The rule extended and increased the mitigation fee option for units not certified to meet the current 14 nanogram per Joule (ng/J) NOx emission limit. The mitigation fees were extended to October 2019 for Condensing (High Efficiency) Furnaces and for Non-Condensing (Standard) Furnaces. At the May hearing, the Board directed staff to return with a proposal for additional labeling requirements to better inform consumers when a unit is subject to a mitigation fee. In June, the Board adopted labeling requirements for any furnace that is utilizing the mitigation fee alternative compliance option due to inability to meet the 14 ng/J limit. Manufacturers are also required to include disclosures on the consumer brochures, technical specification sheets and their websites regarding units that cannot meet the 14 ng/J limit and are subject to a mitigation fee and that compliant units are eligible for a consumer rebate.
FACILITY BASED MEASURES (INDIRECT SOURCE RULES)
The South Coast Air Quality Management Plan included the identification of potential voluntary, and if needed, regulatory emission reduction strategies for sources covered by Facility-Based Mobile Source Measures. Facility-Based Mobile Source Measures (FBMSMs) would reduce emissions from indirect sources such as mobile sources “generated by or attracted to facilities.”
District staff proposed five FBMSMs:
- New Development and Redevelopment Projects,
- Marine Ports,
- Rail Yards,
- Warehouses and Distribution Centers, and
- Commercial Airports.
The staff asked the Board direction for next steps in the development of Facility-Based Mobile Source Measures. The Governing Board rejected moving forward with direct regulations on marine ports, airports, and future major development projects. The Board approved staff’s recommendations to begin rulemaking for Rail Yards and Warehouses/Distribution Centers.
Rail Yards:
Staff will initiate rulemaking for an Indirect Source Rule (ISR) for rail yards that would include multiple compliance options. “While locomotives are the most significant source of NOx emissions that could be affected by a facility-based rail yard measure, a plan-based approach would allow the railroads to craft the emission reduction strategies considering all emissions sources in a way that makes the most sense for each rail yard’s unique operations.”—stated the staff report.

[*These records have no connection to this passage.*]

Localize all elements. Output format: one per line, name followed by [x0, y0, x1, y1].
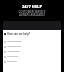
button[interactable]	[4, 59, 60, 64]
staticText: ALWAYS AVAILABLE	[0, 13, 64, 17]
button[interactable]: How can we help?	[4, 32, 60, 36]
button[interactable]	[4, 39, 60, 44]
button[interactable]	[4, 54, 60, 59]
staticText: How can we help?	[7, 32, 31, 36]
button[interactable]	[4, 44, 60, 49]
staticText: CUSTOMER SERVICE	[0, 10, 64, 14]
button[interactable]	[4, 49, 60, 54]
staticText: 24/7 HELP	[0, 4, 64, 9]
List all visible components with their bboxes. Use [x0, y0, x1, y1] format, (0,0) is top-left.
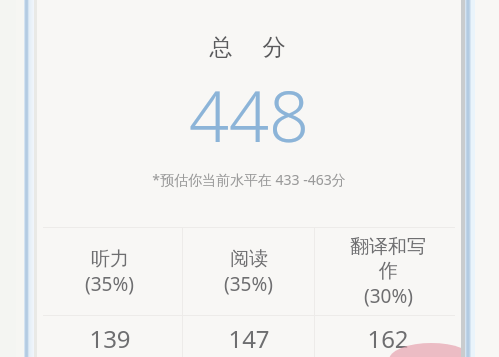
staticText: (35%): [224, 271, 273, 297]
staticText: 147: [228, 322, 270, 355]
staticText: (30%): [364, 283, 413, 309]
staticText: 139: [89, 322, 131, 355]
staticText: 448: [37, 67, 461, 162]
staticText: 翻译和写: [350, 235, 426, 259]
staticText: 162: [367, 322, 409, 355]
staticText: 总 分: [37, 30, 461, 61]
staticText: 阅读: [230, 247, 268, 271]
staticText: 作: [379, 259, 398, 283]
staticText: 听力: [91, 247, 129, 271]
staticText: *预估你当前水平在 433 -463分: [37, 170, 461, 189]
staticText: (35%): [85, 271, 134, 297]
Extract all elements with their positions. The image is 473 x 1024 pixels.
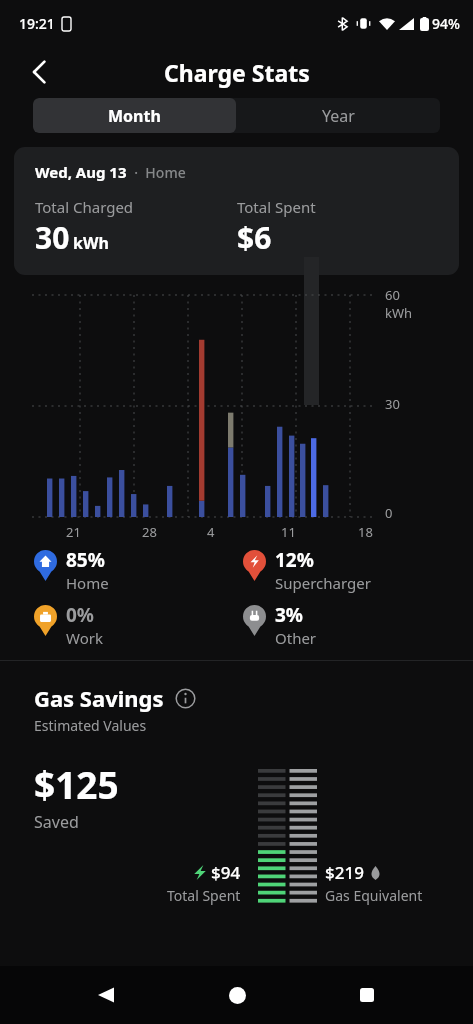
staticText: 11	[281, 523, 296, 541]
button[interactable]: Month	[33, 98, 236, 133]
staticText: Charge Stats	[164, 57, 310, 88]
staticText: Year	[322, 105, 355, 127]
button[interactable]: Recent apps	[343, 971, 391, 1019]
button[interactable]: Year	[236, 98, 440, 133]
staticText: 60	[385, 286, 400, 304]
staticText: $6	[237, 217, 272, 258]
staticText: Total Spent	[167, 886, 241, 905]
staticText: 85%	[66, 547, 105, 573]
staticText: 18	[358, 523, 373, 541]
staticText: $94	[211, 861, 241, 884]
staticText: Estimated Values	[34, 716, 147, 735]
button[interactable]: Back	[82, 971, 130, 1019]
staticText: 30	[385, 395, 400, 413]
staticText: 19:21	[19, 14, 55, 33]
staticText: 0	[385, 504, 393, 522]
button[interactable]: 85%	[34, 547, 243, 593]
button[interactable]: 12%	[243, 547, 453, 593]
staticText: 12%	[275, 547, 314, 573]
staticText: kWh	[73, 232, 109, 254]
button[interactable]: Wed, Aug 13	[14, 147, 459, 275]
button[interactable]: Home	[213, 971, 261, 1019]
staticText: · Home	[127, 163, 186, 182]
staticText: 94%	[432, 14, 460, 33]
staticText: Other	[275, 628, 317, 648]
staticText: 3%	[275, 602, 304, 628]
staticText: 28	[142, 523, 157, 541]
staticText: Home	[66, 573, 109, 593]
button[interactable]: Back	[18, 51, 60, 93]
button[interactable]: 3%	[243, 602, 453, 648]
staticText: 21	[66, 523, 81, 541]
staticText: Gas Savings	[34, 683, 164, 713]
staticText: Supercharger	[275, 573, 371, 593]
button[interactable]: 0%	[34, 602, 243, 648]
staticText: Gas Equivalent	[325, 886, 423, 905]
staticText: Total Charged	[35, 197, 134, 217]
staticText: Work	[66, 628, 103, 648]
staticText: $219	[325, 861, 364, 884]
staticText: Total Spent	[237, 197, 316, 217]
staticText: 4	[207, 523, 215, 541]
staticText: 30	[35, 217, 70, 258]
staticText: 0%	[66, 602, 95, 628]
staticText: Saved	[34, 811, 79, 833]
staticText: kWh	[385, 304, 413, 322]
button[interactable]: Info about gas savings	[175, 688, 196, 709]
staticText: Month	[108, 105, 161, 127]
staticText: Wed, Aug 13	[35, 162, 127, 182]
staticText: $125	[34, 759, 119, 809]
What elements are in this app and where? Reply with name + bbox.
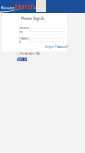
staticText: Password [19,37,30,44]
button[interactable]: Remember Me [17,52,40,56]
button[interactable]: Sign In [17,58,27,61]
staticText: Forgot Password? [45,45,68,49]
button[interactable]: Forgot Password? [45,45,68,49]
staticText: Match [14,2,34,11]
staticText: Username [19,26,29,33]
staticText: Please Sign In [21,16,44,21]
staticText: Remember Me [20,52,40,56]
staticText: .us [34,6,38,10]
staticText: Route [1,5,14,10]
staticText: Sign In [17,58,27,61]
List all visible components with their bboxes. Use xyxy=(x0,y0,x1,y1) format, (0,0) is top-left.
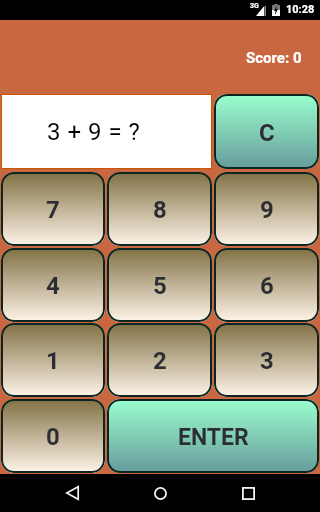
staticText: 9 xyxy=(260,196,274,224)
staticText: 8 xyxy=(153,196,167,224)
button[interactable]: C xyxy=(214,94,319,169)
button[interactable]: 3 + 9 = ? xyxy=(1,94,212,169)
staticText: 1 xyxy=(46,347,60,375)
staticText: 6 xyxy=(260,272,274,300)
button[interactable]: 6 xyxy=(214,248,319,322)
staticText: 7 xyxy=(46,196,60,224)
staticText: 5 xyxy=(153,272,167,300)
staticText: 2 xyxy=(153,347,167,375)
button[interactable]: Back xyxy=(40,477,104,509)
staticText: 3 + 9 = ? xyxy=(47,118,141,146)
staticText: 0 xyxy=(46,423,60,451)
staticText: ENTER xyxy=(178,424,249,451)
staticText: 3G xyxy=(250,2,259,10)
button[interactable]: 0 xyxy=(1,399,105,473)
button[interactable]: 9 xyxy=(214,172,319,246)
staticText: 4 xyxy=(46,272,60,300)
button[interactable]: ENTER xyxy=(107,399,319,473)
button[interactable]: 4 xyxy=(1,248,105,322)
staticText: 3 xyxy=(260,347,274,375)
button[interactable]: Recents xyxy=(216,477,280,509)
staticText: 10:28 xyxy=(286,3,315,16)
button[interactable]: 3 xyxy=(214,323,319,397)
staticText: Score: 0 xyxy=(246,49,302,67)
button[interactable]: Home xyxy=(128,477,192,509)
button[interactable]: 1 xyxy=(1,323,105,397)
button[interactable]: 8 xyxy=(107,172,212,246)
button[interactable]: 2 xyxy=(107,323,212,397)
button[interactable]: 5 xyxy=(107,248,212,322)
button[interactable]: 7 xyxy=(1,172,105,246)
staticText: C xyxy=(259,119,275,147)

Warehouses and Distribution Centers:
Voluntary Emission Reduction Strategies Staff are proposed. New measures could include development of a SCAQMD-administered California Environmental Quality Act (CEQA) air quality mitigation fund for warehouse projects to opt into, development of updated guidance for warehouse siting and operations, and continued work with utilities and regulatory agencies on developing the necessary fueling/charging infrastructure. The warehouse ISR would focus on reducing trucking emissions, which according to SCAQMD, make up a majority of emissions from this sector. Examples of other options include a mitigation fee, crediting options for other activities like installation of charging/fueling infrastructure for cleaner trucks and transportation refrigeration units, and conversion of cargo handling equipment to “Zero Emission” technology.
A schedule for rulemaking has not been released yet.